## [WHAT YOU SHOULD DO]
Once the line containing "Send Message (574, 1269)" is found in the entries below, reproduce it and every line after it, stopping at and including the line containing "Contact Us (961, 313)"; reproduce nothing else, and keep each line exact.

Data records
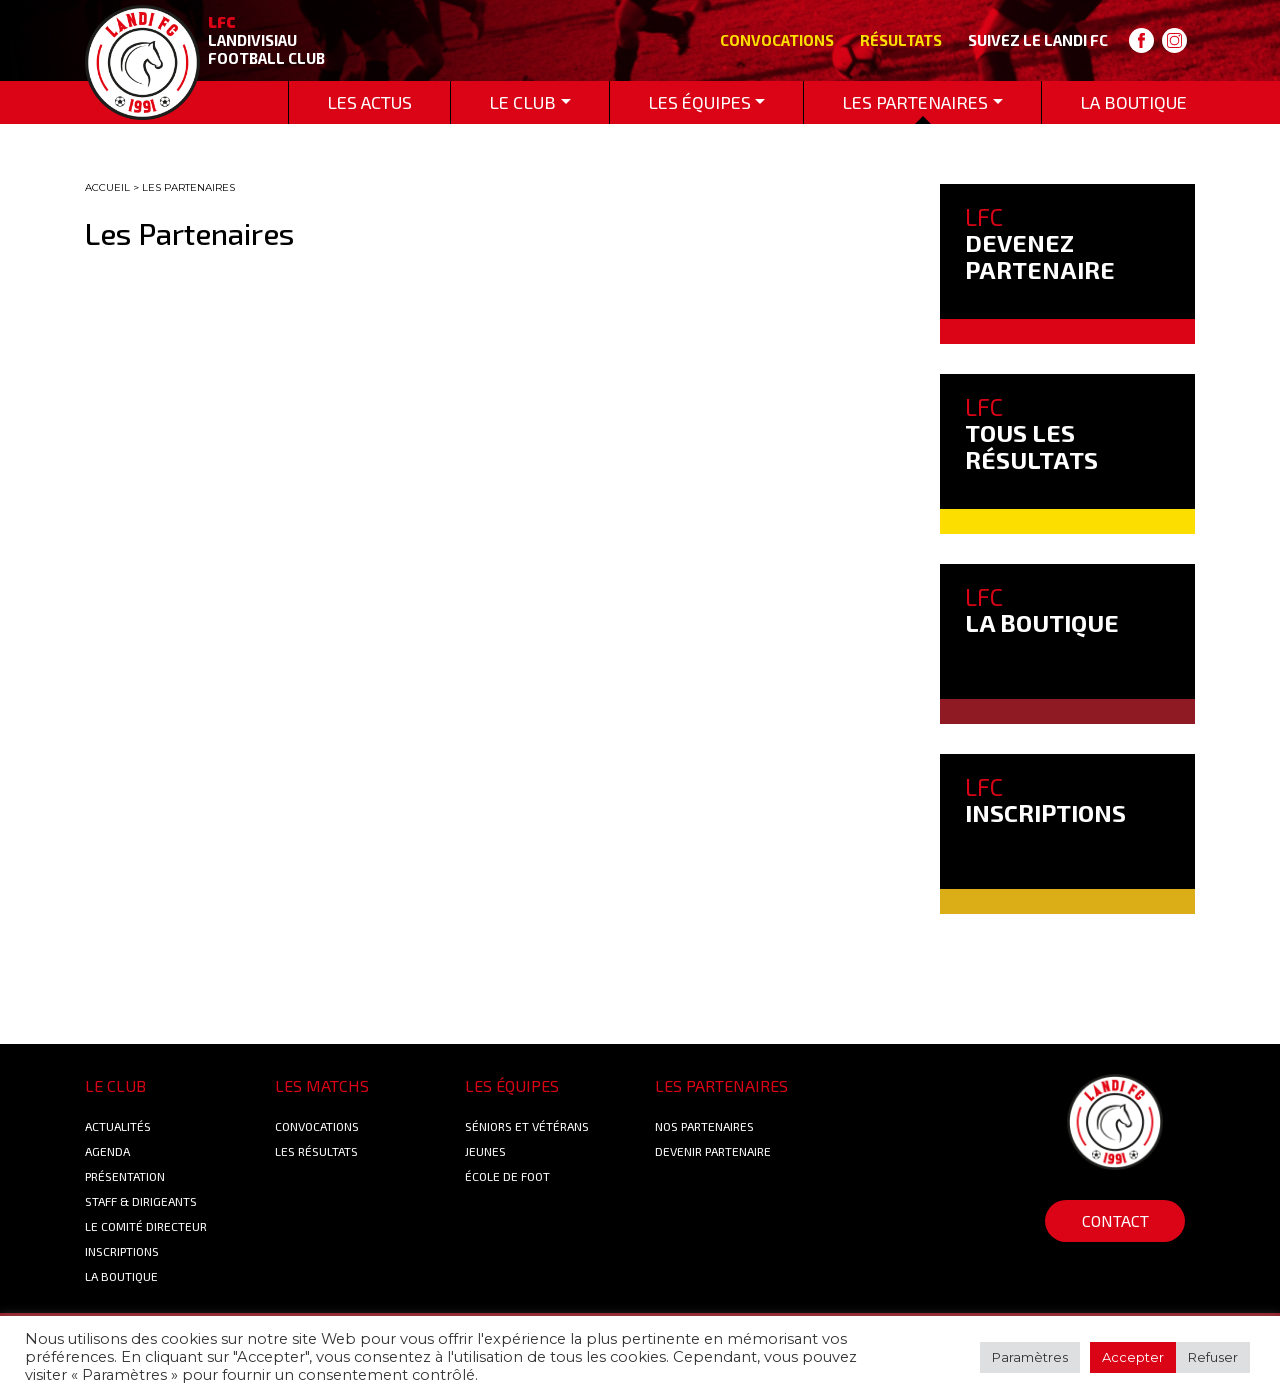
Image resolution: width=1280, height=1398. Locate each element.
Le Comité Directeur (146, 1226)
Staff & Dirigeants (141, 1201)
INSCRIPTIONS (1045, 799)
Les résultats (316, 1151)
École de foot (507, 1176)
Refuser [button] (1213, 1357)
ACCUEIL (107, 187)
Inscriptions (122, 1251)
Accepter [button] (1133, 1357)
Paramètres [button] (1030, 1357)
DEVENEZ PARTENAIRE (1040, 243)
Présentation (125, 1176)
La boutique (121, 1276)
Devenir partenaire (713, 1151)
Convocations (777, 40)
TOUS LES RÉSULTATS (1031, 433)
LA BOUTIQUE (1042, 609)
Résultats (901, 40)
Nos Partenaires (704, 1126)
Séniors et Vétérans (527, 1126)
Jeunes (485, 1151)
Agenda (107, 1151)
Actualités (118, 1126)
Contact (1115, 1220)
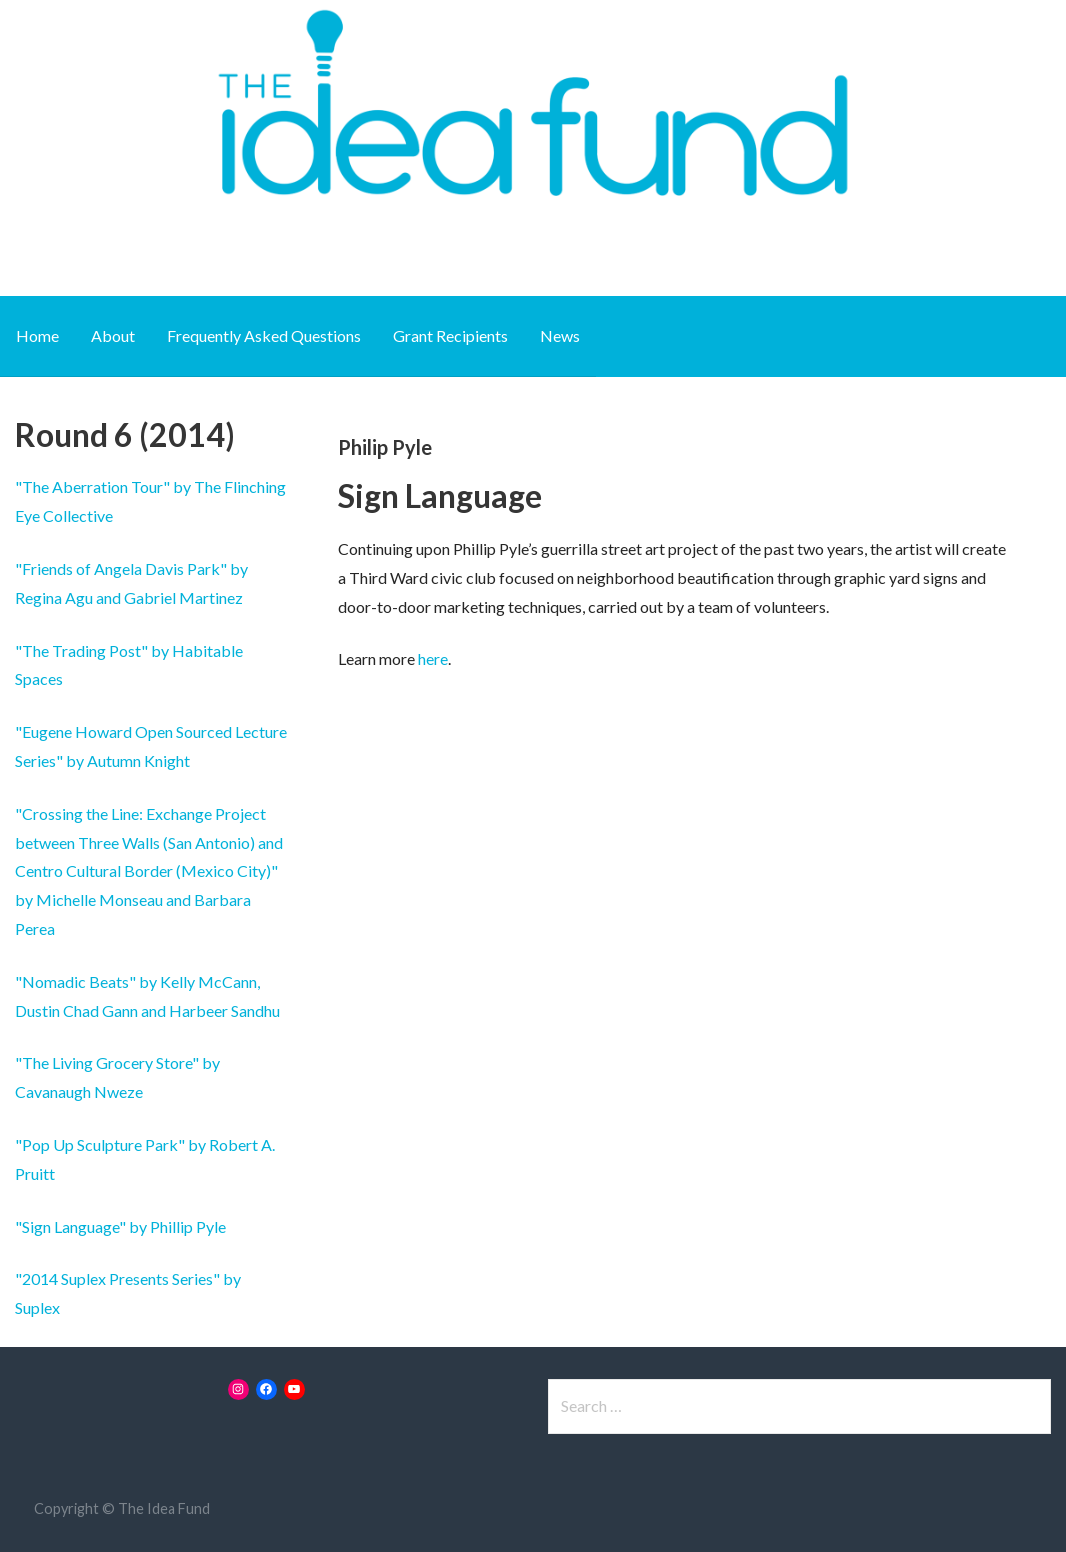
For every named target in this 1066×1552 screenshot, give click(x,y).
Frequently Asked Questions (264, 335)
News (560, 335)
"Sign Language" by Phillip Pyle (120, 1226)
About (113, 335)
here (433, 658)
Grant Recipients (450, 335)
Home (37, 335)
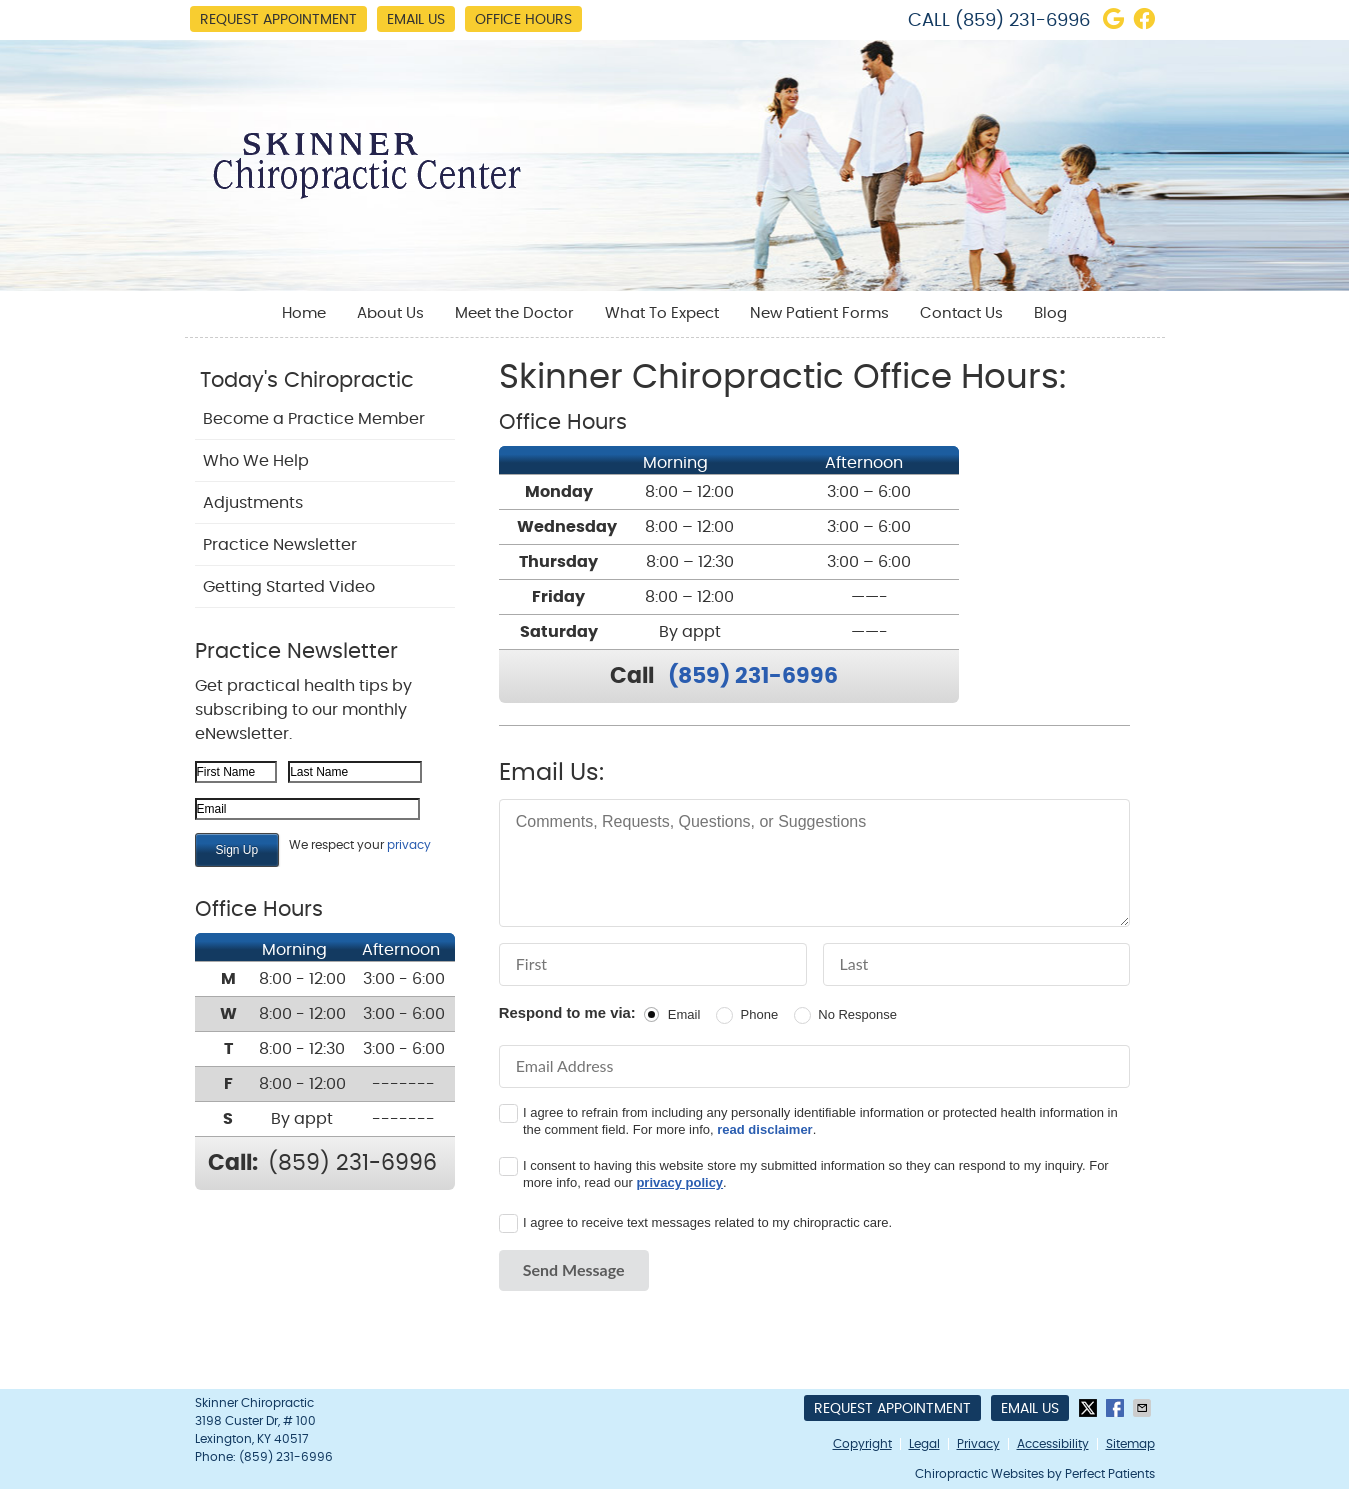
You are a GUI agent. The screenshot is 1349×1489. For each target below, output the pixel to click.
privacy (409, 845)
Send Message (574, 1269)
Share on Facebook (1117, 1408)
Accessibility (1053, 1444)
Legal (924, 1444)
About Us (390, 313)
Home (304, 313)
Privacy (978, 1444)
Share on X (1090, 1408)
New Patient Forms (819, 313)
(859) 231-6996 (1022, 21)
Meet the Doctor (514, 313)
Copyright (862, 1444)
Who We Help (256, 461)
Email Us (416, 20)
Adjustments (253, 503)
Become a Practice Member (314, 419)
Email (684, 1014)
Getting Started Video (289, 587)
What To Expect (662, 313)
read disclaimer (764, 1129)
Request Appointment (278, 20)
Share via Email (1144, 1408)
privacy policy (679, 1182)
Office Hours (523, 20)
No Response (857, 1014)
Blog (1050, 313)
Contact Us (961, 313)
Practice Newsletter (280, 545)
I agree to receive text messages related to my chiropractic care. (707, 1222)
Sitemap (1130, 1444)
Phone (760, 1014)
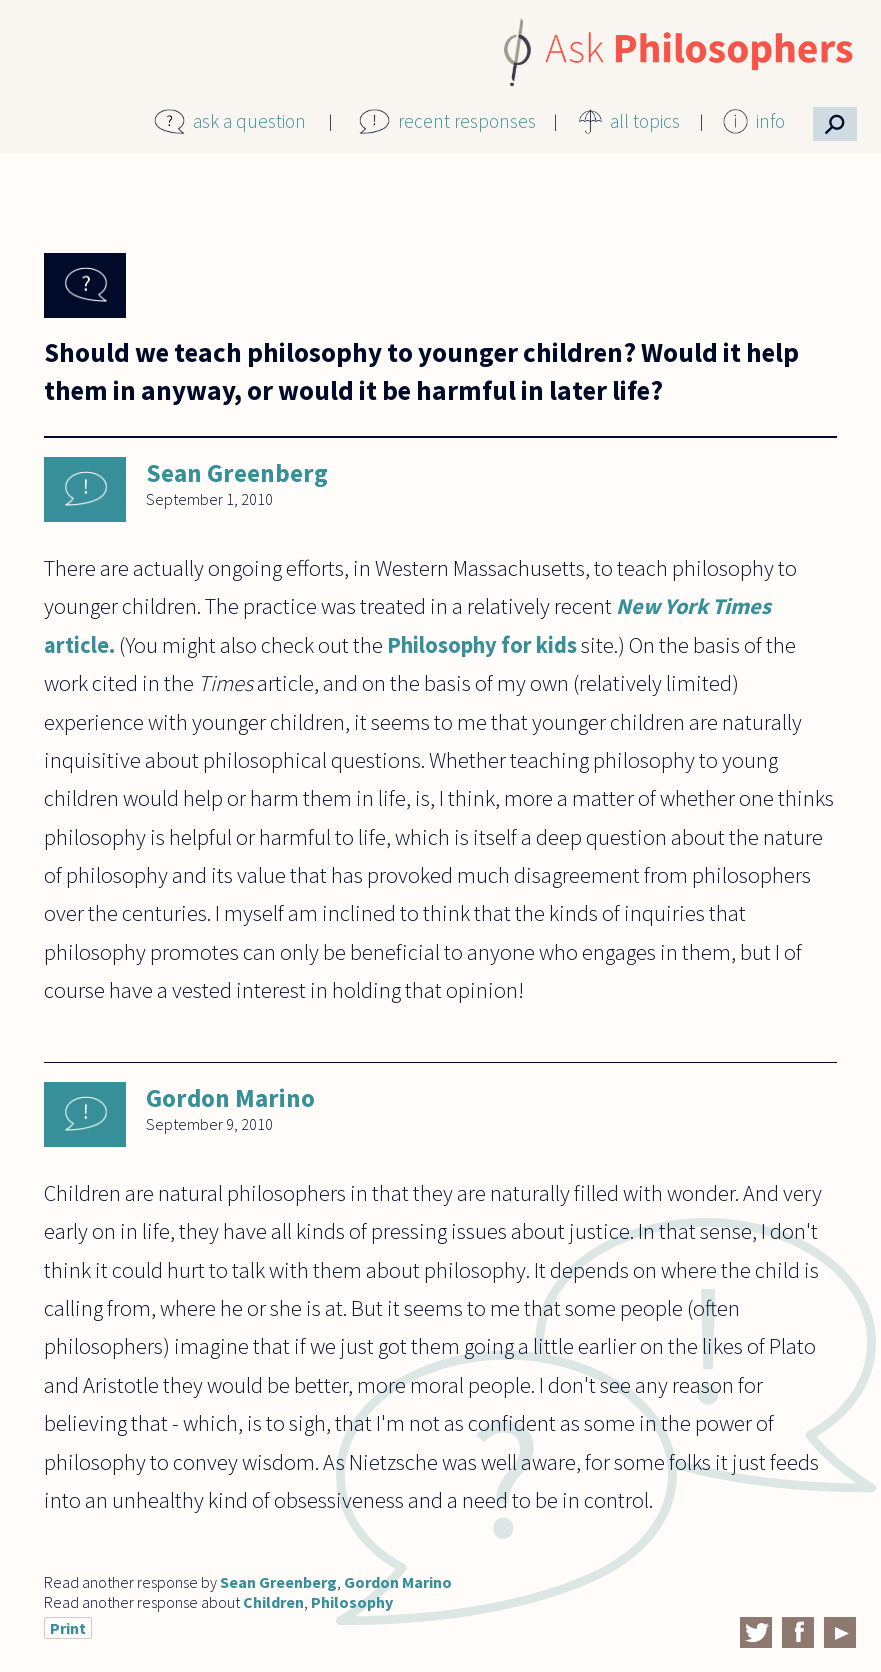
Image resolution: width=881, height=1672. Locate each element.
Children (273, 1602)
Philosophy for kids (482, 645)
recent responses (467, 121)
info (770, 121)
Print (68, 1628)
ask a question (249, 121)
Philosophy (352, 1602)
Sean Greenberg (237, 473)
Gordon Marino (230, 1098)
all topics (645, 121)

## [ANSWER BOX]
Send Message (574, 1269)
Share on Facebook (1117, 1408)
Accessibility (1053, 1444)
Legal (924, 1444)
About Us (390, 313)
Home (304, 313)
Privacy (978, 1444)
Share on X (1090, 1408)
New Patient Forms (819, 313)
(859) 231-6996 (1022, 21)
Meet the Doctor (514, 313)
Copyright (862, 1444)
Who We Help (256, 461)
Email Us (416, 20)
Adjustments (253, 503)
Become a Practice Member (314, 419)
Email (684, 1014)
Getting Started Video (289, 587)
What To Expect (662, 313)
read disclaimer (764, 1129)
Request Appointment (278, 20)
Share via Email (1144, 1408)
privacy policy (679, 1182)
Office Hours (523, 20)
No Response (857, 1014)
Blog (1050, 313)
Contact Us (961, 313)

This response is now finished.